Americans who continue to work on the front lines at hospitals, grocery stores and other services deemed essential, are putting their lives on the line every time they step out of their house and go to work. Some companies are raising employee pay; others aren’t. If you’re looking for stocks to buy, investors might want to consider companies that are stepping up for their employees.
Why invest in companies doing the right thing? Because it will make you money, that’s why.
In March 2018, I wrote about seven CEOs who were honest with their shareholders. One of the CEOs was BlackRock’s (NYSE:BLK) Larry Fink, who’s become famous for his annual letter to CEOs.

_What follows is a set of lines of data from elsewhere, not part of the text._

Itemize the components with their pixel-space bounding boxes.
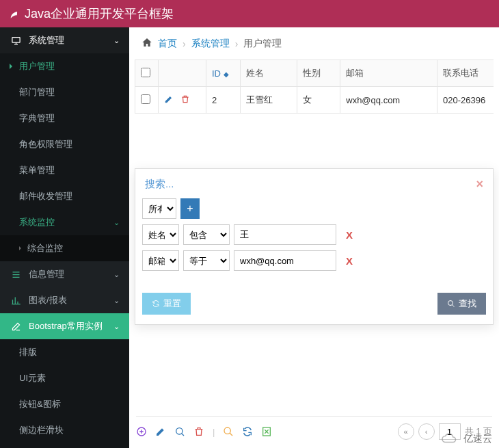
monitor-icon bbox=[10, 36, 22, 46]
nav-item-roles[interactable]: 角色权限管理 bbox=[0, 131, 129, 157]
nav-group-system[interactable]: 系统管理 ⌄ bbox=[0, 27, 129, 53]
add-condition-button[interactable]: + bbox=[180, 198, 200, 219]
edit-icon bbox=[10, 321, 22, 332]
svg-rect-0 bbox=[12, 37, 19, 42]
search-button[interactable]: 查找 bbox=[437, 293, 486, 315]
col-gender[interactable]: 性别 bbox=[297, 60, 340, 87]
nav-group-charts[interactable]: 图表/报表 ⌄ bbox=[0, 287, 129, 313]
refresh-icon bbox=[152, 300, 160, 308]
add-icon[interactable] bbox=[136, 426, 147, 437]
nav-item-buttons[interactable]: 按钮&图标 bbox=[0, 391, 129, 417]
chevron-down-icon: ⌄ bbox=[113, 270, 120, 279]
leaf-icon bbox=[8, 8, 21, 20]
nav-item-monitor[interactable]: 系统监控 ⌄ bbox=[0, 209, 129, 235]
nav-item-typography[interactable]: 排版 bbox=[0, 339, 129, 365]
col-email[interactable]: 邮箱 bbox=[340, 60, 437, 87]
breadcrumb: 首页 › 系统管理 › 用户管理 bbox=[129, 27, 499, 60]
reset-button[interactable]: 重置 bbox=[142, 293, 191, 315]
nav-label: 信息管理 bbox=[29, 268, 64, 280]
operator-select[interactable]: 等于 bbox=[183, 250, 230, 271]
breadcrumb-home[interactable]: 首页 bbox=[158, 38, 177, 50]
search-icon bbox=[447, 300, 455, 308]
separator: | bbox=[213, 427, 215, 437]
col-phone[interactable]: 联系电话 bbox=[437, 60, 494, 87]
cell-name: 王雪红 bbox=[241, 87, 297, 114]
nav-item-slider[interactable]: 侧边栏滑块 bbox=[0, 417, 129, 443]
breadcrumb-system[interactable]: 系统管理 bbox=[191, 38, 230, 50]
breadcrumb-leaf: 用户管理 bbox=[243, 38, 282, 50]
home-icon bbox=[141, 37, 152, 50]
select-all-checkbox[interactable] bbox=[141, 68, 150, 77]
nav-label: 图表/报表 bbox=[29, 294, 67, 306]
trash-icon[interactable] bbox=[180, 94, 190, 106]
cell-id: 2 bbox=[206, 87, 241, 114]
refresh-icon[interactable] bbox=[242, 426, 253, 437]
nav-item-menus[interactable]: 菜单管理 bbox=[0, 157, 129, 183]
svg-point-4 bbox=[224, 427, 230, 434]
nav-item-monitor-all[interactable]: 综合监控 bbox=[0, 235, 129, 261]
search-icon[interactable] bbox=[223, 426, 234, 437]
cell-email: wxh@qq.com bbox=[340, 87, 437, 114]
edit-icon[interactable] bbox=[164, 94, 174, 106]
remove-condition-icon[interactable]: X bbox=[346, 229, 353, 241]
sidebar: 系统管理 ⌄ 用户管理 部门管理 字典管理 角色权限管理 菜单管理 邮件收发管理… bbox=[0, 27, 129, 448]
pager: « ‹ 共 1 页 bbox=[398, 423, 492, 440]
operator-select[interactable]: 包含 bbox=[183, 224, 230, 245]
cell-gender: 女 bbox=[297, 87, 340, 114]
search-title: 搜索... bbox=[145, 178, 174, 191]
svg-point-3 bbox=[176, 428, 183, 434]
first-page-button[interactable]: « bbox=[398, 423, 414, 440]
value-input[interactable] bbox=[234, 250, 336, 271]
nav-item-users[interactable]: 用户管理 bbox=[0, 53, 129, 79]
page-input[interactable] bbox=[439, 423, 461, 440]
sort-icon: ◆ bbox=[224, 70, 229, 78]
toolbar: | « ‹ 共 1 页 bbox=[136, 416, 492, 440]
nav-item-dept[interactable]: 部门管理 bbox=[0, 79, 129, 105]
nav-label: 系统管理 bbox=[29, 34, 64, 47]
close-icon[interactable]: × bbox=[476, 177, 483, 192]
nav-item-mail[interactable]: 邮件收发管理 bbox=[0, 183, 129, 209]
chevron-down-icon: ⌄ bbox=[113, 322, 120, 331]
svg-point-1 bbox=[448, 301, 453, 306]
trash-icon[interactable] bbox=[193, 426, 204, 437]
field-select[interactable]: 邮箱 bbox=[142, 250, 179, 271]
view-icon[interactable] bbox=[174, 426, 185, 437]
app-header: Java企业通用开发平台框架 bbox=[0, 0, 499, 27]
remove-condition-icon[interactable]: X bbox=[346, 255, 353, 267]
col-name[interactable]: 姓名 bbox=[241, 60, 297, 87]
search-panel: 搜索... × 所有 + 姓名 包含 X 邮箱 等于 X bbox=[135, 168, 494, 325]
nav-group-info[interactable]: 信息管理 ⌄ bbox=[0, 261, 129, 287]
match-mode-select[interactable]: 所有 bbox=[142, 198, 176, 219]
chevron-right-icon: › bbox=[183, 38, 186, 49]
chevron-down-icon: ⌄ bbox=[113, 218, 120, 227]
condition-row: 姓名 包含 X bbox=[142, 224, 486, 245]
export-icon[interactable] bbox=[261, 426, 272, 437]
actions-header bbox=[159, 60, 206, 87]
content-area: 首页 › 系统管理 › 用户管理 ID◆ 姓名 性别 邮箱 联系电话 bbox=[129, 27, 499, 448]
total-pages-label: 共 1 页 bbox=[465, 425, 492, 438]
condition-row: 邮箱 等于 X bbox=[142, 250, 486, 271]
data-table: ID◆ 姓名 性别 邮箱 联系电话 bbox=[135, 60, 494, 114]
app-title: Java企业通用开发平台框架 bbox=[25, 5, 174, 22]
chevron-right-icon: › bbox=[235, 38, 239, 49]
nav-label: Bootstrap常用实例 bbox=[29, 320, 103, 332]
col-id[interactable]: ID◆ bbox=[206, 60, 241, 87]
chart-icon bbox=[10, 295, 22, 306]
prev-page-button[interactable]: ‹ bbox=[418, 423, 435, 440]
edit-icon[interactable] bbox=[155, 426, 166, 437]
list-icon bbox=[10, 269, 22, 280]
table-row: 2 王雪红 女 wxh@qq.com 020-26396 bbox=[135, 87, 494, 114]
nav-item-dict[interactable]: 字典管理 bbox=[0, 105, 129, 131]
nav-item-ui[interactable]: UI元素 bbox=[0, 365, 129, 391]
field-select[interactable]: 姓名 bbox=[142, 224, 179, 245]
chevron-down-icon: ⌄ bbox=[113, 36, 120, 45]
row-checkbox[interactable] bbox=[141, 94, 150, 104]
nav-item-nested[interactable]: 嵌套拖拽列表 bbox=[0, 443, 129, 448]
chevron-down-icon: ⌄ bbox=[113, 296, 120, 305]
cell-phone: 020-26396 bbox=[437, 87, 494, 114]
value-input[interactable] bbox=[234, 224, 336, 245]
nav-group-bootstrap[interactable]: Bootstrap常用实例 ⌄ bbox=[0, 313, 129, 339]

“To prosper over time, every company must not only deliver financial performance but also show how it makes a positive contribution to society,” wrote Fink in his 2017 letter to CEOs. “Companies must benefit all of their stakeholders, including shareholders, employees, customers, and the communities in which they operate.”
- CVS (NYSE:CVS)
- Walmart (NYSE:WMT)
- Starbucks (NASDAQ:SBUX)
- Waste Management (NYSE:WMT)
- Kroger (NYSE:KR)
- General Electric (NYSE:GE)
- J.M. Smucker (NYSE:SJM)
- Darden (NYSE:DRI)
- Danone (OTCMKTS:DANOY)
- Workday (NASDAQ:WDAY)
As we continue to battle the novel coronavirus, companies that go the extra mile for their employees will be remembered for those actions. Paying people more to provide services in this environment isn’t just a nice thing to do, it’s the responsible thing. Here are 10 stocks to buy that are stepping up.
Stocks to Buy: CVS (CVS)
Much like grocery stores, pharmacy chains such as CVS have become essential services at a time when most of the nation is living under stay-at-home orders.
CVS has announced that it is hiring 50,000 full-time and part-time staff to handle the increased demand at its pharmacies. That’s great news for people without jobs at the moment and also likely to give CVS stock some added momentum as we make our way through the crises.

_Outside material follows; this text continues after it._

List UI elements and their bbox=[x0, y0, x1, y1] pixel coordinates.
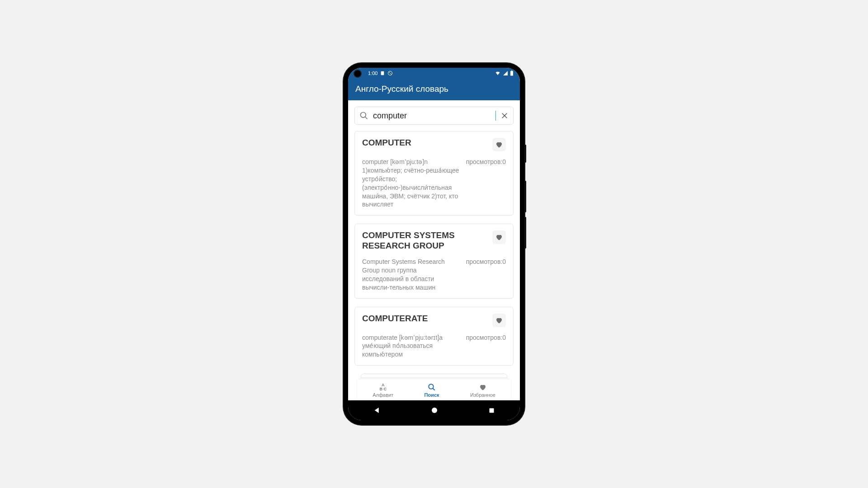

In addition to the new jobs, CVS is paying $500 bonuses to anyone working in the stores, including pharmacists, store managers and other store employees. Also, CVS is giving 14 days of paid leave to any employee that needs to self-isolate for 14 days.
Recently, InvestorPlace’s Dana Blankenhorn discussed how CVS CEO Larry Merlo is hiring for the long-term. It’s doing so to be in the driver’s seat once its managed care business model gains traction in a healthcare system where costs are running out of control.

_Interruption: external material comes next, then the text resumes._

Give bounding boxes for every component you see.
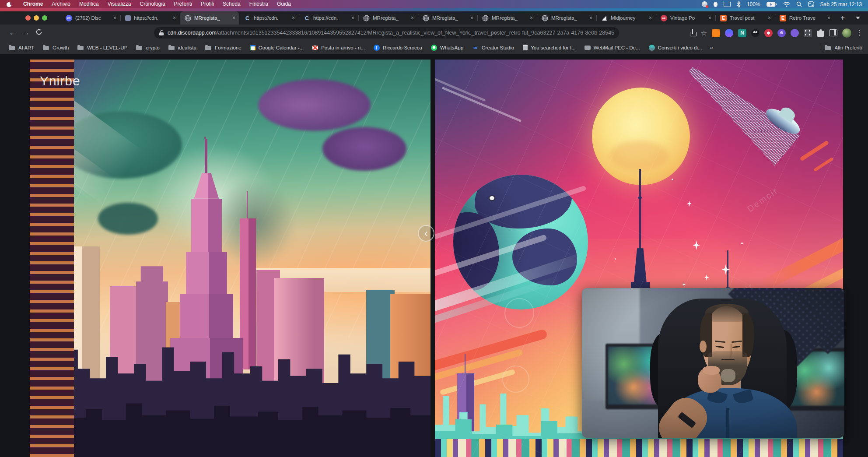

I’ve been bullish on CVS for a while now. The pandemic makes its business model even more attractive. CVS is a long-term buy.
Walmart historically hasn’t been the best employer when it comes to paying its staff. But all that appears to be changing, which I believe makes WMT stock a lot more attractive as a long-term hold.
In March, Walmart announced that it would pay cash bonuses worth $550 million to its hourly staff. Full-timers will get $300 and part-timers $150. In addition, it raised entry wages by $2 for employees working in its e-commerce fulfillment centers. Those employees will receive entry wages between $15 and $19 per hour through May 25.
Lastly, it’s going to hire 150,000 temporary workers through the end of May. These aren’t permanent jobs but every little bit helps.
In my most recent article about Walmart in March, I argued that it’s using innovative thinking to grow its business, and these outside-the-box moves will pay dividends down the road for shareholders.
It’s a buy.
On April 1, Starbucks announced that it would be extending its Covid-19 benefits through May 3. That means that anyone who can’t go to work, whether they have Covid-19, or just don’t feel comfortable doing so, will continue to be paid. In addition, they will continue to receive all the great benefits Starbucks is known to provide.
For anyone who does go to work, they will get an additional $3 per hour for any shifts worked between March 21 and May 3. Also, Starbucks is providing a bunch of mental health resources at no cost to employees. As always, Starbucks does it right.
In March, I suggested that investors ought to wait for SBUX stock to fall below $50 before buying. However, the lowest it got was $56. As I write this, it’s trading around $71. In two to three years, even if you buy at current prices, you’ll make money because very few retailers and hospitality companies treat their employees this nice.
Waste Management (WM)
Waste Management’s Covid-19 benefits are anything but garbage.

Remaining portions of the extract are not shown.